◆ Excerpted records
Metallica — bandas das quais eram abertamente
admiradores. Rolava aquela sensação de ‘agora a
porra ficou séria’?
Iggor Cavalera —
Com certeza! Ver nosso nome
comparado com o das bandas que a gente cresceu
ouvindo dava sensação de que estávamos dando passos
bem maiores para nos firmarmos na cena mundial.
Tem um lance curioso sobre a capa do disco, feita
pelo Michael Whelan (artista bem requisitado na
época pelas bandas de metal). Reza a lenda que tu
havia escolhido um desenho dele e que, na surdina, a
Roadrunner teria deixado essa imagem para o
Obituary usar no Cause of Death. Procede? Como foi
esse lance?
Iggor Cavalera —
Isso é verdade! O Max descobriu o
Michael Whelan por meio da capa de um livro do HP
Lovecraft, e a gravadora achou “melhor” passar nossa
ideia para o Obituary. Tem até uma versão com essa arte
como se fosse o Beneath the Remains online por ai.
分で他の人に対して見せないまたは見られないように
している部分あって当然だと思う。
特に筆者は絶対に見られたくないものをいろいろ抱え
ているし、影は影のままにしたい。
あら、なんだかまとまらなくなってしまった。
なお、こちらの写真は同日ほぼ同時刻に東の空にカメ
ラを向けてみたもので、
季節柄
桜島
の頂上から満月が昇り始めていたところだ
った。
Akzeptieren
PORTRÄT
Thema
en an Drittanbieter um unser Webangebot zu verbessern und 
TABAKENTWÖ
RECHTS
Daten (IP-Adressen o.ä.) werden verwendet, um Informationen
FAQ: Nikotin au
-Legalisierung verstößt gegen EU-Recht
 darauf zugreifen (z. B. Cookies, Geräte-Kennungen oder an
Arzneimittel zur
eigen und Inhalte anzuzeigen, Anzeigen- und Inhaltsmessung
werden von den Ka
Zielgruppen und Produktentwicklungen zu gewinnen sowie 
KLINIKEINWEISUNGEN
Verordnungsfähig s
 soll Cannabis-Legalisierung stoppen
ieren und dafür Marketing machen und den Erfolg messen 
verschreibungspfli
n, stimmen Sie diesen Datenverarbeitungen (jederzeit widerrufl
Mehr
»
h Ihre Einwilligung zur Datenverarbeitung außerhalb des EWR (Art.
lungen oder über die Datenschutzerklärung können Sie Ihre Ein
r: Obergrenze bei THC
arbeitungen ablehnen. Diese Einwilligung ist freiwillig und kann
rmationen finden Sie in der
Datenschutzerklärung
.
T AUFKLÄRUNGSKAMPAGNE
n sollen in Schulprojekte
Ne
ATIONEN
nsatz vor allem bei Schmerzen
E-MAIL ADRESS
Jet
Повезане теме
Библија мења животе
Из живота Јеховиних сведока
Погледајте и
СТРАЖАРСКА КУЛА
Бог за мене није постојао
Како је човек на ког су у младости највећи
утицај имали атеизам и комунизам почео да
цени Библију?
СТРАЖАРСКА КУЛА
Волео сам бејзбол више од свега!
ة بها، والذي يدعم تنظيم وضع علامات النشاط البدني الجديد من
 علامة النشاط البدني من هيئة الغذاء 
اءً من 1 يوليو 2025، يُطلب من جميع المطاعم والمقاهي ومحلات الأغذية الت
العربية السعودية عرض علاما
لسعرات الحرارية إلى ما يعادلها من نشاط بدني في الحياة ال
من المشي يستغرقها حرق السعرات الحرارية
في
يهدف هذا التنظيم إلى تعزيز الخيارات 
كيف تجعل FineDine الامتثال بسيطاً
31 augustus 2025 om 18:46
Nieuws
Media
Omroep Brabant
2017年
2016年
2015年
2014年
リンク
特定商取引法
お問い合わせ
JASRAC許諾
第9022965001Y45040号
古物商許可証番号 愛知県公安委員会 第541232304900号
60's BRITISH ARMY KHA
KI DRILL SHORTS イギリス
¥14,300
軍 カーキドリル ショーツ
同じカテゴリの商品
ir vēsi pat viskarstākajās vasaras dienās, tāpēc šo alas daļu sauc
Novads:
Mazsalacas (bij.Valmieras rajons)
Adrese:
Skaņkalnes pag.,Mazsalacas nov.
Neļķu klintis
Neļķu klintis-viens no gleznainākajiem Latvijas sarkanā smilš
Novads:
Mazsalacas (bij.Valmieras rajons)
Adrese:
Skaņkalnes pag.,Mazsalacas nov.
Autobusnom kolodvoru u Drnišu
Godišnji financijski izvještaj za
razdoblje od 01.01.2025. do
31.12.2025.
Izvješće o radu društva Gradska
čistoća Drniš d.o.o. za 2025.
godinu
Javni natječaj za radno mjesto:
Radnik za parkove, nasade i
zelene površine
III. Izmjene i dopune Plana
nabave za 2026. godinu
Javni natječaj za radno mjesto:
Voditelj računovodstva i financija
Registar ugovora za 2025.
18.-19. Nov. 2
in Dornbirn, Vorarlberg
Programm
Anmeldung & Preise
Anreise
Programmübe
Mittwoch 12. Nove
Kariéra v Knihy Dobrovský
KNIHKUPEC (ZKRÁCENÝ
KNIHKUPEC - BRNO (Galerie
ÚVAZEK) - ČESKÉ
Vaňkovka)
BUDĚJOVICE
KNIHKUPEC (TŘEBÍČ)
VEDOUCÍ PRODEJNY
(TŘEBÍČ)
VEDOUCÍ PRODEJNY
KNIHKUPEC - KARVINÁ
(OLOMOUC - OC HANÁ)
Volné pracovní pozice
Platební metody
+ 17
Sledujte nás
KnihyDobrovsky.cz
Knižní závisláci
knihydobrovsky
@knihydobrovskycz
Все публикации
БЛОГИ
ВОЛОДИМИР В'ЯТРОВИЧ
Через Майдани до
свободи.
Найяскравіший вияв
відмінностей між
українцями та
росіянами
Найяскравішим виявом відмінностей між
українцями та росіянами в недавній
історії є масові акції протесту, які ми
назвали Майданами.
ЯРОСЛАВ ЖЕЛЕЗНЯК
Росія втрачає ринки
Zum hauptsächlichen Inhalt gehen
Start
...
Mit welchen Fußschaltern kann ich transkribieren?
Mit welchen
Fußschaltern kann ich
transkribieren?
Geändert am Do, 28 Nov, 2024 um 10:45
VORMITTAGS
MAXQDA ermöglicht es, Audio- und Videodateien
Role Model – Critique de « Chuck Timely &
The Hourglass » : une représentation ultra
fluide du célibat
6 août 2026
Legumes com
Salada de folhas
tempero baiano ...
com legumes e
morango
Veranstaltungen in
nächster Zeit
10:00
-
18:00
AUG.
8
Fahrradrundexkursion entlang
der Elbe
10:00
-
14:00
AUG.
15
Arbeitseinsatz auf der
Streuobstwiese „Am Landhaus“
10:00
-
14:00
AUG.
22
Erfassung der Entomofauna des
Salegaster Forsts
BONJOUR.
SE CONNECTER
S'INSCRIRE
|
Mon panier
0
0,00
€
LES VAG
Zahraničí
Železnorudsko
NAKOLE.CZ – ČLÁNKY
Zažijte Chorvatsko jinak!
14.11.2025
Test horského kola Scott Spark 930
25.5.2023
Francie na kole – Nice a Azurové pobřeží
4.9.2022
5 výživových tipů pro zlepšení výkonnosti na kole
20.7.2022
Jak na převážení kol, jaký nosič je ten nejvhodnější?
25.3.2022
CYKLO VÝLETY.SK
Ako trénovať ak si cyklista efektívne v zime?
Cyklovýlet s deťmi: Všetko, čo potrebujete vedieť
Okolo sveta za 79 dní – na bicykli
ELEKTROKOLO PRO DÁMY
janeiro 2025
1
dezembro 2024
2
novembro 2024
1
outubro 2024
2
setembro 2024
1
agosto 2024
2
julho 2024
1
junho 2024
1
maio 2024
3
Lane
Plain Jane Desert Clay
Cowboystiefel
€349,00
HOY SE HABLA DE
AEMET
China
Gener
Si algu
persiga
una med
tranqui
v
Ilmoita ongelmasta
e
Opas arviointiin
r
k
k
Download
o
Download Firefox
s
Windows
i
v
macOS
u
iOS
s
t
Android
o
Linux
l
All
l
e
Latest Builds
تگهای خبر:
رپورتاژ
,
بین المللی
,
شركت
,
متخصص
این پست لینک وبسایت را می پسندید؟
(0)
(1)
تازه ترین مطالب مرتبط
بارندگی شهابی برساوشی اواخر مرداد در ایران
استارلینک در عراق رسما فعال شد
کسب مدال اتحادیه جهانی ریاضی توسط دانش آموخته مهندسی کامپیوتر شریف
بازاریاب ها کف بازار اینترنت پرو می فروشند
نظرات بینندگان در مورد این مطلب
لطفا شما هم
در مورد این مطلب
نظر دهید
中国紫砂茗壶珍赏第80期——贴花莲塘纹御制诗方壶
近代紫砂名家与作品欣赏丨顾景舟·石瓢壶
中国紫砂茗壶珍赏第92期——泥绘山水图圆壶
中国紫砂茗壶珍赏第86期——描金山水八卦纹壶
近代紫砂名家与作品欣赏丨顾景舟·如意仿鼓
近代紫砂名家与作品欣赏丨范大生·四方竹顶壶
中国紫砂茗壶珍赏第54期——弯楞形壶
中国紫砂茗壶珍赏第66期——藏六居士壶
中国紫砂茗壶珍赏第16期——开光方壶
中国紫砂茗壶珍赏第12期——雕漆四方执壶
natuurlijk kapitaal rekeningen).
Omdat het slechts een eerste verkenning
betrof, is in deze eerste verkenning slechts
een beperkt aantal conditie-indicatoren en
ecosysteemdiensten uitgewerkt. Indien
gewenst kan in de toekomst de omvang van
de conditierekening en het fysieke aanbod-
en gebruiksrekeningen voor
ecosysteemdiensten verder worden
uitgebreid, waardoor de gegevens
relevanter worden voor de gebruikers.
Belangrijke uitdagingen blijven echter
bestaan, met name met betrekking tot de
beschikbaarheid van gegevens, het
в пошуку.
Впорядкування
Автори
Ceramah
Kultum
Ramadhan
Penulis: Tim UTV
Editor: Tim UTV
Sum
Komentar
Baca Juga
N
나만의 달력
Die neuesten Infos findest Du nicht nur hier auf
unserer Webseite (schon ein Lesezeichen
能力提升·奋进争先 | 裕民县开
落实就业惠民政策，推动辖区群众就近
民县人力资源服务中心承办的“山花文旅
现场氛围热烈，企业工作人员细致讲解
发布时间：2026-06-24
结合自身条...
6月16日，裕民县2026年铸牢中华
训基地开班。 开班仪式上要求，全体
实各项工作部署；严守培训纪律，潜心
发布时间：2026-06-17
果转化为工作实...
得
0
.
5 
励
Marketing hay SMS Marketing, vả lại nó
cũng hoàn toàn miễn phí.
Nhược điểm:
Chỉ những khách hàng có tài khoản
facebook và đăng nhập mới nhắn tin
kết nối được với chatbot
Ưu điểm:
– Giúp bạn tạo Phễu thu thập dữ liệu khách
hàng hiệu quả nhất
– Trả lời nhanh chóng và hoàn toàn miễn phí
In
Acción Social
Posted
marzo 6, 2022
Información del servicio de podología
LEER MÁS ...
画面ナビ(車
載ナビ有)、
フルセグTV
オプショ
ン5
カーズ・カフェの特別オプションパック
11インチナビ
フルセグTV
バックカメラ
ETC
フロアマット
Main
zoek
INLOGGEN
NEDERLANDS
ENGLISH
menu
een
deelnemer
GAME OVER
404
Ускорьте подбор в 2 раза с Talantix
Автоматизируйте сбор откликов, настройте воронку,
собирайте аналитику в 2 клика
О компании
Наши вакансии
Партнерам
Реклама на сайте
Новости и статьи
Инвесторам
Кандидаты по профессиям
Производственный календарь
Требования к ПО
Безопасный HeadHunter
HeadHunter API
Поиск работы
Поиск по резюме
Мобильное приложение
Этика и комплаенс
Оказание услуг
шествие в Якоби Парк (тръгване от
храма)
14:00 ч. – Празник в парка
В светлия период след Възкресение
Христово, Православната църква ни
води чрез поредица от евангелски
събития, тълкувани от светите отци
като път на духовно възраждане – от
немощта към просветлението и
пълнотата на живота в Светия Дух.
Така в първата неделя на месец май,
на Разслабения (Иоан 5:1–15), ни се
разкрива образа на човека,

◆ Task brief
Set down, unchanged, only those lines above that fall between the line with "Како је човек на ког су у младости највећи" and the line with "علامة النشاط البدني من هيئة الغذاء", the two end lines included.

◆ Task solution
Како је човек на ког су у младости највећи
утицај имали атеизам и комунизам почео да
цени Библију?
СТРАЖАРСКА КУЛА
Волео сам бејзбол више од свега!
ة بها، والذي يدعم تنظيم وضع علامات النشاط البدني الجديد من
 علامة النشاط البدني من هيئة الغذاء 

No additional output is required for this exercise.